[Saved entries]
★ ★ ★ ★ ★ ★ ★

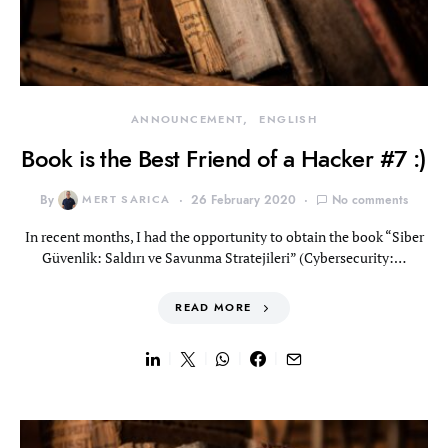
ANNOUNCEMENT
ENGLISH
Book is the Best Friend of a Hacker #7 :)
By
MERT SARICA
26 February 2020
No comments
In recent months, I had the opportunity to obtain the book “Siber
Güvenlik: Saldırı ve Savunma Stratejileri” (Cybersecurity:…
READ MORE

★ ★ ★ ★ ★ ★ ★

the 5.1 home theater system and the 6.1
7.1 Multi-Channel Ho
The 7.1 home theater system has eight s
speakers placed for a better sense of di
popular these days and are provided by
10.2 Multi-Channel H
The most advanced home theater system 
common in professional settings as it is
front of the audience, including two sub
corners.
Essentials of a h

★ ★ ★ ★ ★ ★ ★

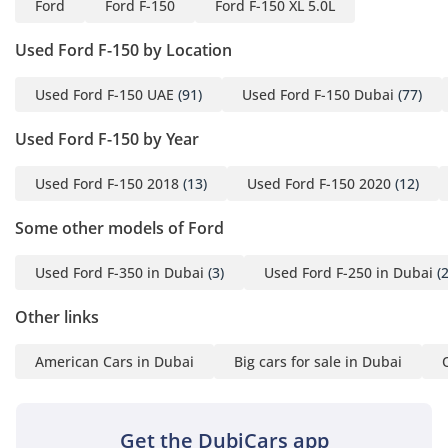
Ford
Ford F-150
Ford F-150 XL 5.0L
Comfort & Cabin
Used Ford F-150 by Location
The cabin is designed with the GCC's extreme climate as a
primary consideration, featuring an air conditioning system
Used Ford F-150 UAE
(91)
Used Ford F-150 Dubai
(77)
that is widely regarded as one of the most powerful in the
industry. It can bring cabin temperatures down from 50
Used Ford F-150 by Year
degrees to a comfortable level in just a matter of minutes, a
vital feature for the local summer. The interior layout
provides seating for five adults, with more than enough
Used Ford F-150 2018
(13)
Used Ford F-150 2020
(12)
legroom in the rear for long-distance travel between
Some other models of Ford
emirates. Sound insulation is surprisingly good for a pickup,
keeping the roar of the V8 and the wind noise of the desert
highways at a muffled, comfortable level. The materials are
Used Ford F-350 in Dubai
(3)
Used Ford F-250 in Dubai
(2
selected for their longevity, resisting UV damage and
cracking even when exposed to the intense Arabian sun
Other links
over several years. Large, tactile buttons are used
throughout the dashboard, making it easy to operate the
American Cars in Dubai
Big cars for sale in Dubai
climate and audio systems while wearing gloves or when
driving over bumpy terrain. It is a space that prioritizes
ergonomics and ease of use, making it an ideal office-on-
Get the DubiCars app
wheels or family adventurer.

★ ★ ★ ★ ★ ★ ★

• **TASK**
Copy out each line of the records that holds the string "with".

• **SOLUTION FOR THIS EXERCISE**
The cabin is designed with the GCC's extreme climate as a
provides seating for five adults, with more than enough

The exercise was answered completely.